- Theatrical release poster
- Directed by: Arvind Sastry
- Written by: Dialogues: Praveen Kumar G Pawan Bhat
- Screenplay by: Arvind Sastry
- Story by: Sudheer Shanbhogue
- Produced by: Ashu Bedra
- Starring: Ashu Bedra Atul Kulkarni Pawan Kumar Sangeetha Bhat
- Cinematography: Abhishek Kasaragodu Arvind S Kashyap Abin Rajesh
- Edited by: Suresh Arumugam Arvind Sastry
- Music by: Midhun Mukundan
- Production company: Ashu Bedra Ventures
- Release date: 6 December 2019;
- Running time: 122 minutes
- Country: India
- Language: Kannada

= Alidu Ulidavaru =

2019 Indian Kannada thriller film

 Alidu Ulidavaru is a 2019 Indian Kannada-language thriller film directed by Arvind Sastry and starring Ashu Bedra, Atul Kulkarni, Pawan Kumar and Sangeetha Bhat. The film follows a popular TV show host and myth-buster of superstitions who is working on the 100th episode of his show, is caught in the whirlwind of numbers, TRPs and relationships as he uncovers the secret that haunts him. The film was released to predominately positive reception.

== Plot ==
Sheelam, an agnostic, is an author and host of a top show that deals with checking whether haunted places really exist. Ahead of his 100th episode, he is thrown a challenge by a youngster who asks him to disprove that his house is haunted. What happens then?

== Reception ==
A critic from The Times of India rated the film 3.5/5 and wrote, "Alidu Ulidavaru is different from the usual crop of thrillers.

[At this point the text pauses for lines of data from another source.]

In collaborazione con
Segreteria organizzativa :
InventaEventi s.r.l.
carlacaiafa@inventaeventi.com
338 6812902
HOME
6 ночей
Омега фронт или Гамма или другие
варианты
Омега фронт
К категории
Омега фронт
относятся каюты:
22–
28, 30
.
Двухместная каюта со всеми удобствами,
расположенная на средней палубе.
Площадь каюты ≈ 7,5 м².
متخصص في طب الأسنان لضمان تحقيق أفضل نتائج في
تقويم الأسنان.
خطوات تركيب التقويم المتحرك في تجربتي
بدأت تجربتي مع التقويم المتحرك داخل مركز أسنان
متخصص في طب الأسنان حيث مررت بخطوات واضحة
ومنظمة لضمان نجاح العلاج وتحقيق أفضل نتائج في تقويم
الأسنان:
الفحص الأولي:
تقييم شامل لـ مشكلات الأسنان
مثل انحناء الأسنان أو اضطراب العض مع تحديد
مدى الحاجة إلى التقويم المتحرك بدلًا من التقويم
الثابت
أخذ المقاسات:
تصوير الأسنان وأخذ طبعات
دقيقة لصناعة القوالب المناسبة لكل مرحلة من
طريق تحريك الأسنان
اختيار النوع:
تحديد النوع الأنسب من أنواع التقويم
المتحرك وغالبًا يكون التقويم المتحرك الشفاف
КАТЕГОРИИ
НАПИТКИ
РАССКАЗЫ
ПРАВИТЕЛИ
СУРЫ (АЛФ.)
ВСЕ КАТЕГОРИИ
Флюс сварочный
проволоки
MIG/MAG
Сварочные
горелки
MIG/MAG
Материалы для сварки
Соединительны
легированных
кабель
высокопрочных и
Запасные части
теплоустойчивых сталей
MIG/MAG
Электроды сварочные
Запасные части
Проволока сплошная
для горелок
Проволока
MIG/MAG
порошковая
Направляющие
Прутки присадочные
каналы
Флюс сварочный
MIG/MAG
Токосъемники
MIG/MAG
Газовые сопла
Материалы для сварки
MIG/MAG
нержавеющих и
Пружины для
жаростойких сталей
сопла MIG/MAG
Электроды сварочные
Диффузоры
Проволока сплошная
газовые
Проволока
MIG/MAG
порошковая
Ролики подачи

If you're game for a film that tries to get your mind busy and engaged with a story that is more than just obvious frights, then this stands a chance to live up to your expectations". A critic from The New Indian Express wrote, "With TRPs being the subject of Alidu Ulidvaru, this new pattern of filmmaking will work well with viewers, since it also gives a glimpse of what goes on behind the scenes in the lives of anchors and reporters of various TV channels". Baradwaj Rangan of Film Companion wrote, "These are interesting touches, but they don’t come together in a way that spooks you. In this kind of movie, the house may or may not be overrun by ghosts. But the audience should definitely end up haunted".